We're reviewing statistics problems and one is a generic integration problem:

Int(0, inf, y*exp(-k*y), dy)

Using Integration by parts, I get: 1/k^2

In his notes, he's getting: 1/k

Who's right?

 

[FoBoT]

http://www.pics.bbzzdd.com/bet...uaryTm/GoatPancake.jpg

 

[imported_yovonbishop]

I believe he's right. I think I remember a rule from stats where if you've got the integration of y*exp(-y) your answer is 1 (which is actually 1/1). So if you've got a k in front, it's going to be 1/k or whatever that variable is.

If I'm wrong, it just goes to show that I didn't learn anything in statistics. Good luck though.

 

[Dari]

Originally posted by: yovonbishop
I believe he's right. I think I remember a rule from stats where if you've got the integration of y*exp(-y) your answer is 1 (which is actually 1/1). So if you've got a k in front, it's going to be 1/k or whatever that variable is.

If I'm wrong, it just goes to show that I didn't learn anything in statistics. Good luck though.

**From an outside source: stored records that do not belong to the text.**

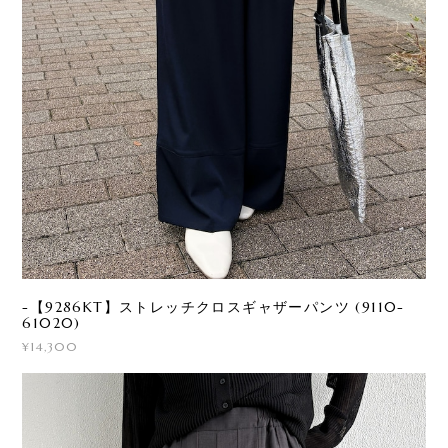
-【9286KT】ストレッチクロスギャザーパンツ (9110-
61020)
¥14,300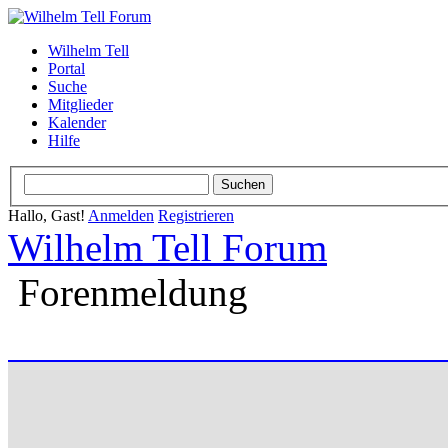
Wilhelm Tell
Portal
Suche
Mitglieder
Kalender
Hilfe
Hallo, Gast!
Anmelden
Registrieren
Wilhelm Tell Forum
Forenmeldung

This is a math problem, not statistics.

 

[darkxshade]

Originally posted by: Dari

Originally posted by: yovonbishop
I believe he's right. I think I remember a rule from stats where if you've got the integration of y*exp(-y) your answer is 1 (which is actually 1/1). So if you've got a k in front, it's going to be 1/k or whatever that variable is.

If I'm wrong, it just goes to show that I didn't learn anything in statistics. Good luck though.

This is a math problem, not statistics.

This is a communication problem(you think you're right, the professor does not), not math

 

[Tiamat]

The answer is 1/k²

This tool is very convenient for integration when you don't want to do it by hand and do not have a mathcad/matlab/maple software readily available.

Solve the integral in its indefinite form first, then apply the boundary conditions. The first term drops because exp (-inf) is zero. The second term because -1/k². Since the second term is subtracted from the first, the overall solution is 1/k².

Either the question is wrong, our your professor made a mistake.

 

[ViviTheMage]

Originally posted by: Tiamat
The answer is 1/k²

This tool is very convenient for integration when you don't want to do it by hand and do not have a mathcad/matlab/maple software readily available.

Either the question is wrong, our your professor made a mistake.

So, dari is correct?

 

[Tiamat]

Originally posted by: ViviTheMage

Originally posted by: Tiamat
The answer is 1/k²

This tool is very convenient for integration when you don't want to do it by hand and do not have a mathcad/matlab/maple software readily available.

Either the question is wrong, our your professor made a mistake.

So, dari is correct?

Since dari obtained 1/k² from integration by parts, he is correct. Mathematical tools also agree with dari's solution. I am too lazy to do the IBP right now as a 3rd source of support.

This assumes that the question was written down correctly.

 

[Dari]

Originally posted by: Tiamat
The answer is 1/k²

This tool is very convenient for integration when you don't want to do it by hand and do not have a mathcad/matlab/maple software readily available.

Solve the integral in its indefinite form first, then apply the boundary conditions. The first term drops because exp (-inf) is zero. The second term because -1/k². Since the second term is subtracted from the first, the overall solution is 1/k².

Either the question is wrong, our your professor made a mistake.

Thank's. Since that simple example was used to show that using the Pareto distribution is easier than doing it my way, I think he's just missing a k somewhere. But I hate it when teachers make mistakes. I hate fixing peoples' mistakes.

BTW, a Pareto distribution is much better for modelling stock price behavior than the widely used lognormal distribution. I don't know why most people use the latter.

 

[jjones]

Originally posted by: FoBoT
http://www.pics.bbzzdd.com/bet...uaryTm/GoatPancake.jpg

I concur.